| WORK REQUEST |
Using the string "Azuqueca" as the key, pull each matching line out of the records below.

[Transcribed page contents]
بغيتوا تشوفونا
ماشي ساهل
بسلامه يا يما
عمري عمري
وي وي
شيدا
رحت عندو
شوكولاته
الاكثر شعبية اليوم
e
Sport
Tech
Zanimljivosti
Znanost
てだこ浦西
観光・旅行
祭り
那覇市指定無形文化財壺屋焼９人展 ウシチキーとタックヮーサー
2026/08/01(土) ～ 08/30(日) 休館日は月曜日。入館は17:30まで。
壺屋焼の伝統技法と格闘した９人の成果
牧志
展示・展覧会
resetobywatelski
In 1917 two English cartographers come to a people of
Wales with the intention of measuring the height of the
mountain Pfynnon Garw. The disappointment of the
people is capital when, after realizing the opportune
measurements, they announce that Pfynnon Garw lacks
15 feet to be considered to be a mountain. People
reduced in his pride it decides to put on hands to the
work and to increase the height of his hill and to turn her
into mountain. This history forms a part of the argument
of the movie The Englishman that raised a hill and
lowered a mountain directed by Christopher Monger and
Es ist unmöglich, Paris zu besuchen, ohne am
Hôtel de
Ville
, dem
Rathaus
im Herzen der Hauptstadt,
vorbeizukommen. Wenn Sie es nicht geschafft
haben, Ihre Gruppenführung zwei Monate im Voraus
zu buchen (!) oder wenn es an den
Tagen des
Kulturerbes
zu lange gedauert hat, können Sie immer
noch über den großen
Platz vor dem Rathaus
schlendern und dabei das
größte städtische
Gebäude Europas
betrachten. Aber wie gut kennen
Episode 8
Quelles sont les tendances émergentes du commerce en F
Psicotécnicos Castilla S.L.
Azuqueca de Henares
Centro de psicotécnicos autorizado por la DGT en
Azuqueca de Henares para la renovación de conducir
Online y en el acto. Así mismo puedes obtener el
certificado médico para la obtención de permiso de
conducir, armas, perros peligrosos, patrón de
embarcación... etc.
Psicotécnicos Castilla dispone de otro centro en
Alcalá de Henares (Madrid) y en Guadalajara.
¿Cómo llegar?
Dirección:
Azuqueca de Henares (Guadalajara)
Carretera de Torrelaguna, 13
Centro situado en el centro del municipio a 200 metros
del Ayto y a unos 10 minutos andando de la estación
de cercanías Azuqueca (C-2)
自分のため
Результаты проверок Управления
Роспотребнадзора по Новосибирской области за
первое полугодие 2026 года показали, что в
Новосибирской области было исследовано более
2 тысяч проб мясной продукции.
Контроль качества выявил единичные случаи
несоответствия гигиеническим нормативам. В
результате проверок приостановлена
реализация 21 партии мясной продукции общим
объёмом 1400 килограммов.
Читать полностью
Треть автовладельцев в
==
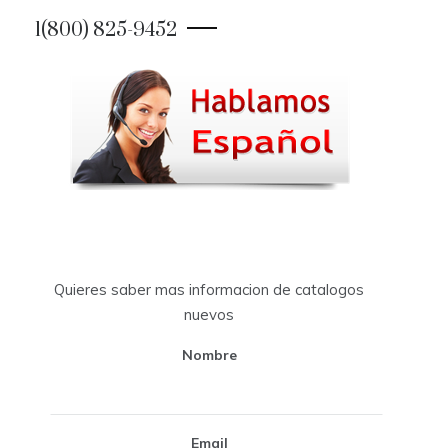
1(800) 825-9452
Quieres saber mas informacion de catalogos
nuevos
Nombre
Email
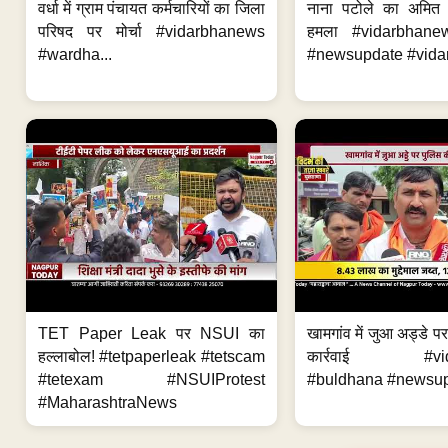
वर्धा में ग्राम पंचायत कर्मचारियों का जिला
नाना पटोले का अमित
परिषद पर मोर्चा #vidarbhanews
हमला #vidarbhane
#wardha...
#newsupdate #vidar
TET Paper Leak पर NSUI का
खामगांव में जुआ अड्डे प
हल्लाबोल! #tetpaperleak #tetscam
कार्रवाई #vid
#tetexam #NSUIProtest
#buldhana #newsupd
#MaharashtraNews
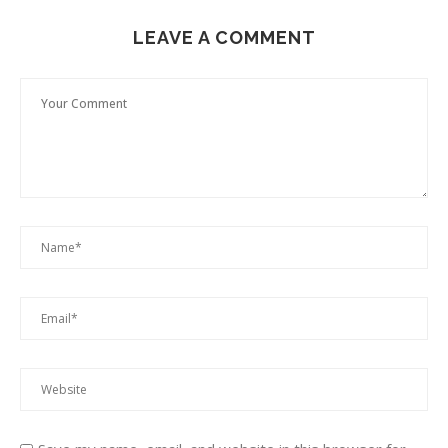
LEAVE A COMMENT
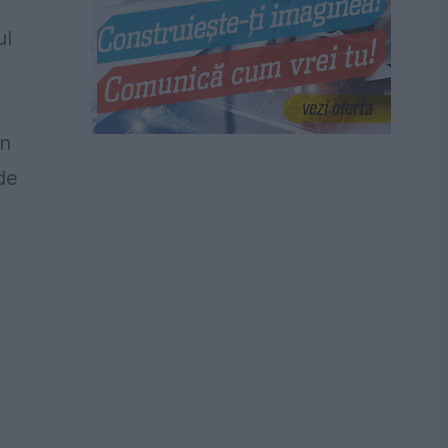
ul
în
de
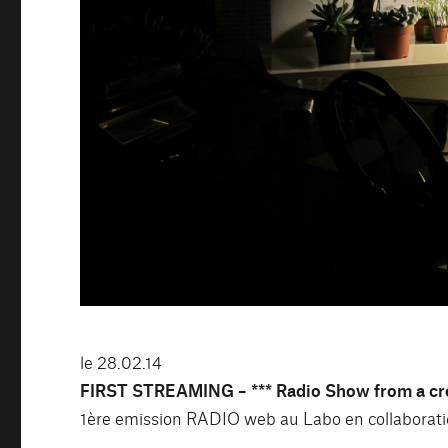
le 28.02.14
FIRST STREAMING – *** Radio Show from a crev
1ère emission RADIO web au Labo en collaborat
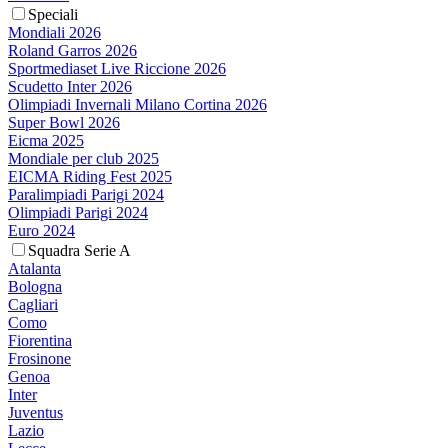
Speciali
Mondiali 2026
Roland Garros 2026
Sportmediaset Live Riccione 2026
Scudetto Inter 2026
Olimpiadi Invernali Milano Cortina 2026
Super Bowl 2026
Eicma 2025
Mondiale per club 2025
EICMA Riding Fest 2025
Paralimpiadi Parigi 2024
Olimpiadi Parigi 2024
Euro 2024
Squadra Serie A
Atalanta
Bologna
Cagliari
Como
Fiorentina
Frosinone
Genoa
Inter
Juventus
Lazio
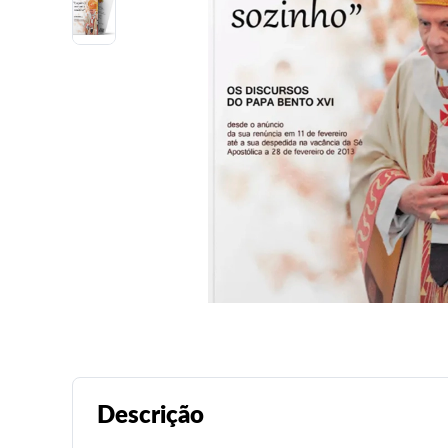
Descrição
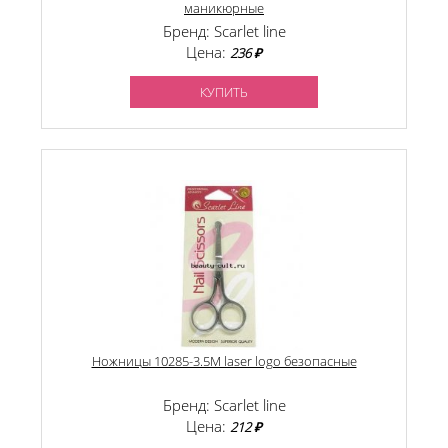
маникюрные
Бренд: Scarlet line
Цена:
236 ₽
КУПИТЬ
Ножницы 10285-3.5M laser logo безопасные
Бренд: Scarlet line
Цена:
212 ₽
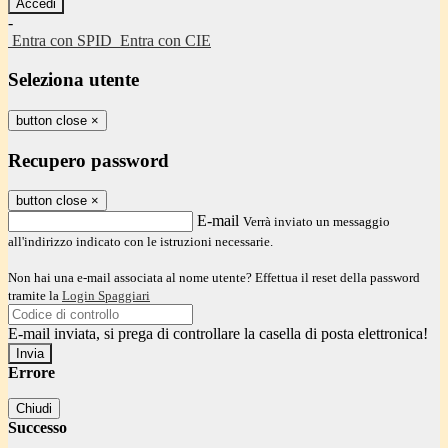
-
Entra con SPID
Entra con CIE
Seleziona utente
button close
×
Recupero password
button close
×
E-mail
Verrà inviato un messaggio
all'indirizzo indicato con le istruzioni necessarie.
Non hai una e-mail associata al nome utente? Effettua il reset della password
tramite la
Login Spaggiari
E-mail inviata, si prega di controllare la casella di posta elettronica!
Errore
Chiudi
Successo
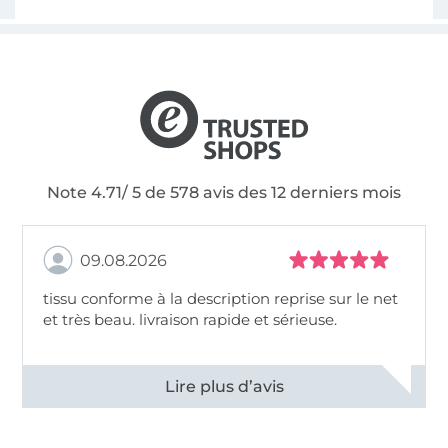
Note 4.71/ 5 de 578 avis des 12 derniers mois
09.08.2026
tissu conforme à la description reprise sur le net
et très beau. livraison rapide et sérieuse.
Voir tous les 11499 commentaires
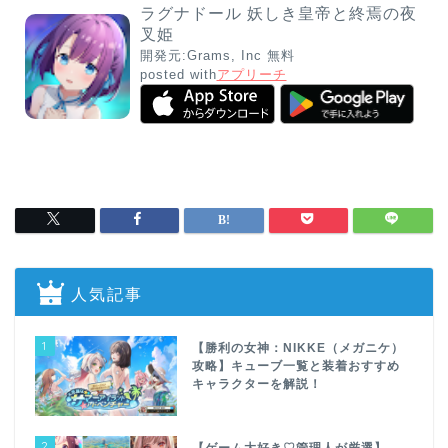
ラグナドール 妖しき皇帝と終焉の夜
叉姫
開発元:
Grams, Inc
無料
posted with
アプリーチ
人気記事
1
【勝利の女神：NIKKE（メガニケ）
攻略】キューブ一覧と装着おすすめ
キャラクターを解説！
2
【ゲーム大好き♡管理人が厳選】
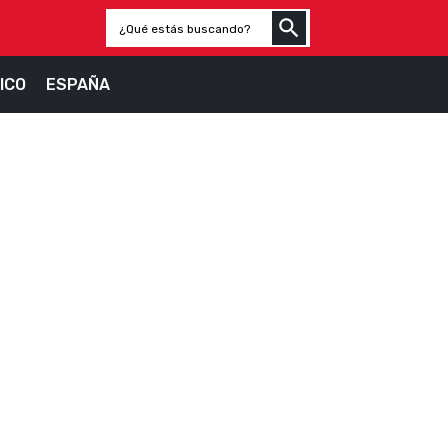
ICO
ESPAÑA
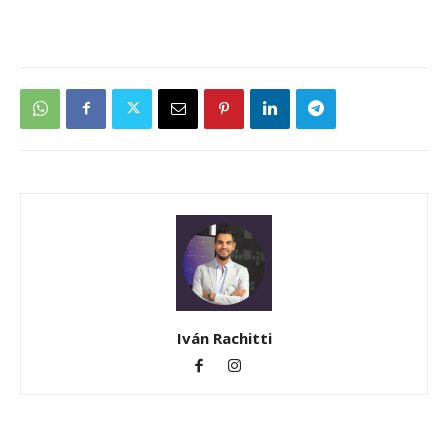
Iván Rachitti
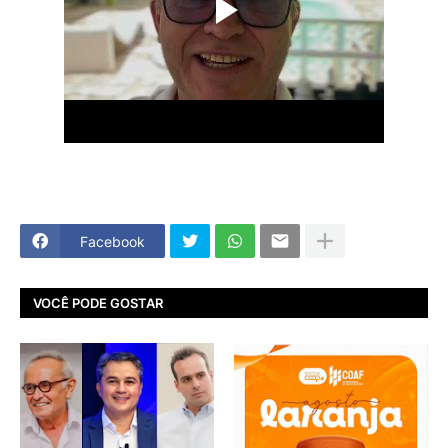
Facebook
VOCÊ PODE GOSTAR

| OUTPUT OF THE EXERCISE |
Azuqueca de Henares
Azuqueca de Henares para la renovación de conducir
Azuqueca de Henares (Guadalajara)
de cercanías Azuqueca (C-2)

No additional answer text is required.